Although I’m the only one working from Portugal, I’m in touch with my Dutch colleagues every day. Collaborating via Skype is like sitting in the same office building, just in another room. The only difference is that I never run into anyone during my coffee or lunch breaks. Whenever I need to travel for work, like to Brussels to give a project presentation, it’s a nice opportunity for me to see my colleagues again.”
Most of Sjors’s work is related to climate policy in the EU and the European Commission in particular. His specialist area in climate policy is the Emissions Trading System, where he works on both developing and implementing new policy. “During each project, we work on aspects such as the regulations for issuing free emissions rights and how to structure them as fairly as possible while keeping administration to a minimum. China has recently also expressed interest in the Emissions Trading System. So in another project we are looking at how we can help the Chinese set up their own system, applying the lessons learned in Europe straight away.”

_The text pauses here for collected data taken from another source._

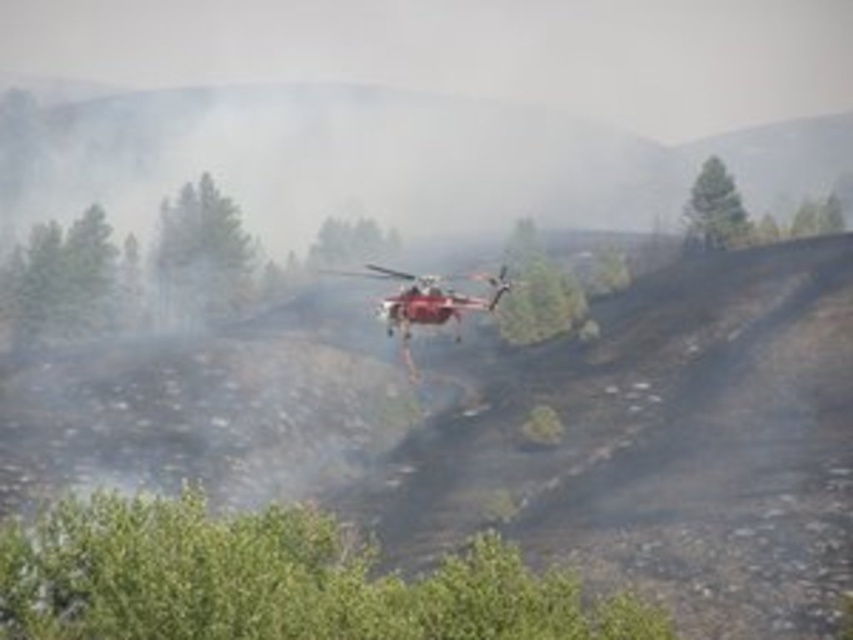 You are a firefighter in a helicopter trying to drop water on a fire. You see the metallic red helicopter at center and the green matte tree at center. Which object is closer to you, the firefighter, as you look out from the helicopter?

Both the metallic red helicopter at center and the green matte tree at center are at the same distance from you since they are described as being at the center in the scene.

You are a pilot flying the metallic red helicopter at center. You need to navigate around the green matte tree at center. Which direction should you turn to avoid it?

The metallic red helicopter at center is positioned on the right side of the green matte tree at center. To avoid the tree, you should turn to the left.

You are a pilot flying a helicopter over a wildfire area. You notice two green trees below. Which tree is positioned to the right when looking at the green textured tree at upper right and the green matte tree at center?

The green textured tree at upper right is positioned to the right of the green matte tree at center. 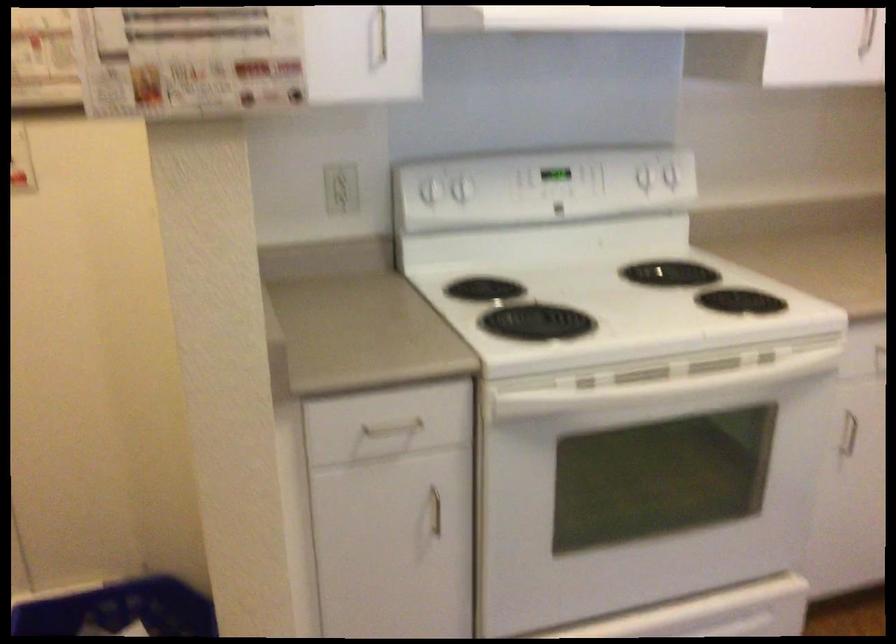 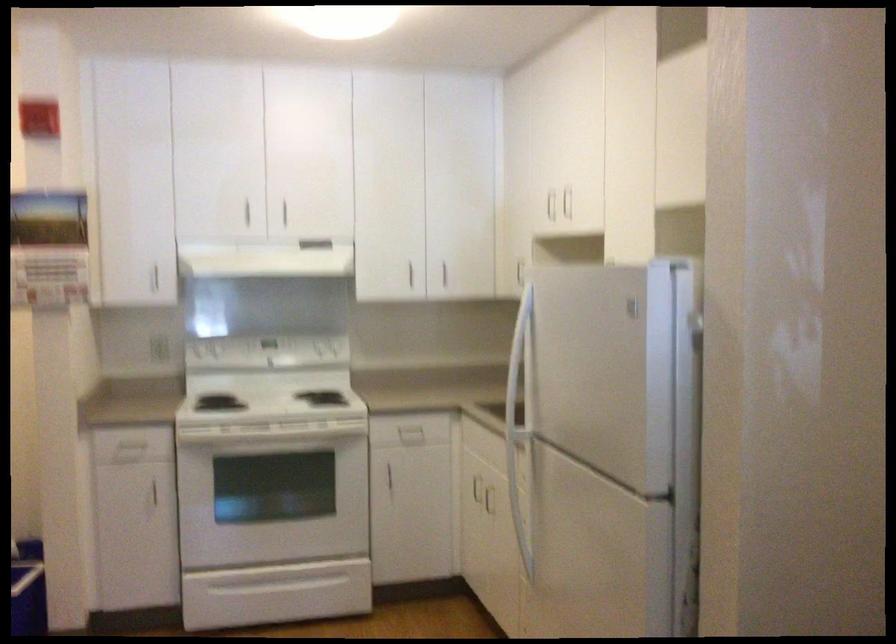 What movement of the cameraman would produce the second image?

The movement direction of the cameraman is right, backward. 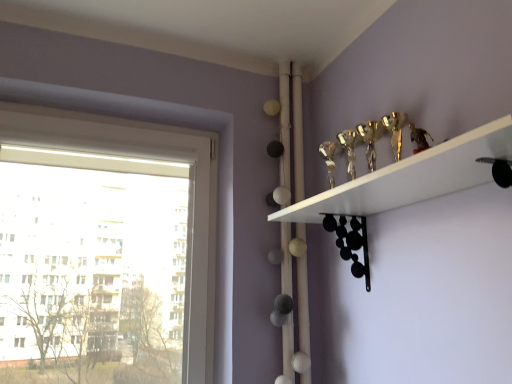 Find the location of a particular element. vacant region above white plastic window at left (from a real-world perspective) is located at coordinates (119, 112). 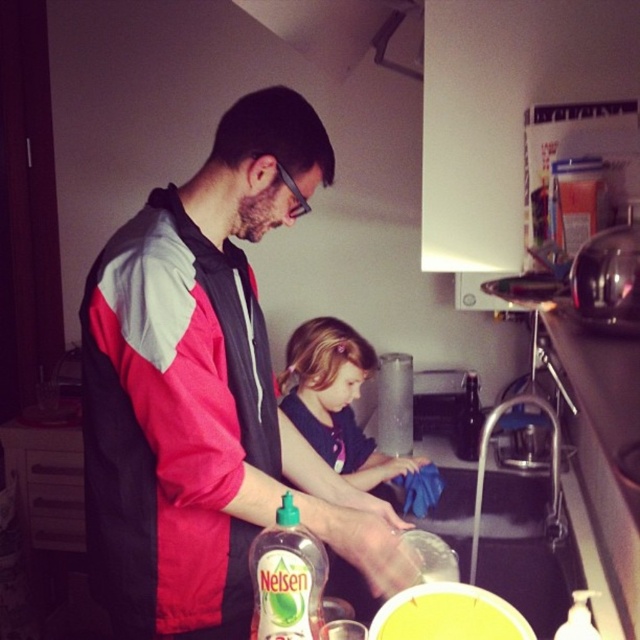 Question: From the image, what is the correct spatial relationship of matte red jacket at center in relation to brushed metal exhaust hood at upper center?

Choices:
 (A) above
 (B) below

Answer: (B)

Question: Is matte red jacket at center positioned before brushed metal exhaust hood at upper center?

Choices:
 (A) yes
 (B) no

Answer: (A)

Question: Is matte red jacket at center further to the viewer compared to brushed metal exhaust hood at upper center?

Choices:
 (A) yes
 (B) no

Answer: (B)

Sjors’s projects are not only related to climate policy, however. “Other projects of mine are in the field of bio-energy, where I do work for both companies and national government bodies, answering various questions such as: How should bio-energy laws be structured? How are companies affected by the laws? And what qualifies as bio-energy?”
Consulting work suits Sjors. “It’s hard to imagine what consultancy is like before you start doing it. I enjoyed the consulting work I did during my work placement so much that I simply kept on with it afterwards. Working on the cutting edge is what excites me the most, and the feeling that my work is being put to good use in practice. To me, consultancy is looking ahead and solving problems before they become problems.”
Sjors believes that the blend of natural and social sciences in the Bachelor's programme in Environmental Sciences is a major advantage. “It provides a very broad foundation, and once you are used to it, it helps you to think along a range of different lines, especially when dealing with environmental issues. I would definitely choose an integrated programme again, no question.” He also sees the international character of Wageningen University as a major plus. “You learn about cultural differences and how to communicate in English with people from a range of nationalities, which is a great help when working on international projects later on. I think Environmental Sciences is a good choice for anybody seeking to work on a sustainable future by applying knowledge from a range of scientific fields.”